“I am not a Jew”, said an Arab radio journalist in Jerusalem to the New York Times.
“How can I belong to a Jewish state? If they define this as a Jewish state, they deny that I am here.”
Israel’s 60th anniversary has generated mountains of international news coverage that highlights the achievements of the state since 1948 and the many challenges facing the relatively new nation. The Australian echoed the general pessimism by predicting ongoing conflict with the Palestinians and the Arab world.
Absent, however, from a great deal of Western reporting is an honest appraisal of Israel’s ongoing strangulation of the Palestinians in the occupied territories. Neither major side of Australian politics dares speak out against this travesty and the director of the Australian Centre for Jewish Civilization at Monash University today in The Age completely ignores the occupation altogether.
The Washington Post this week repeated the usual mantra of blaming the victims for their predicament, perhaps only bettered by a former editor-in-chief of the Jerusalem Post who managed to celebrate Israel’s birthday in the Wall Street Journal without once mentioning that Israel’s colonisation of the West Bank is growing by the day. Haaretz reports that the world head of Likud is even demanding that the Palestinians be banned from commemorating their “Nakba Day”.
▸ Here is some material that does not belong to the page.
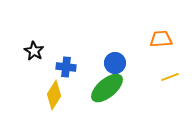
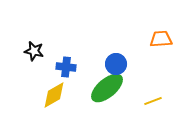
black star: rotated 18 degrees counterclockwise
blue circle: moved 1 px right, 1 px down
yellow line: moved 17 px left, 24 px down
yellow diamond: rotated 28 degrees clockwise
Acknowledging the birth of a nation, not unlike Australia, requires understanding the peoples who suffered from the outset. For hardline Zionists, the Palestinians are sore losers while a prominent Israeli intellectual tells The Atlantic’s Jeffrey Goldberg that the Palestinians are dedicated to “bringing chaos” to the Jewish state. The Australian Jewish News strongly implied in their editorial last week that the mainstream media should only publish articles that praise the Jewish state. “Bias” is seen around every corner.
Ariel Sharon’s former advisor Dov Weisglass wrote this week in Israel’s biggest selling daily that Hamas must be destroyed, “in line with humanitarian limits” even as the international community begins to understand the futility of this policy.
9/11 has merely reinforced these racist stereotypes about Arabs, although former Prime Minister Benjamin Netanyahu recently said the attacks were “benefiting” the Zionist cause.
60 years after Israel’s birth, the two peoples have never been further apart. The Israeli press is barred from entering Gaza, so we rely on Gazans to explain their suffering at the hands of a Washington-led economic blockade. The Guardian is one of the few Western media outlets that regularly publish these accounts, including news about the allocation of building permits in the West Bank to only Jewish settlers.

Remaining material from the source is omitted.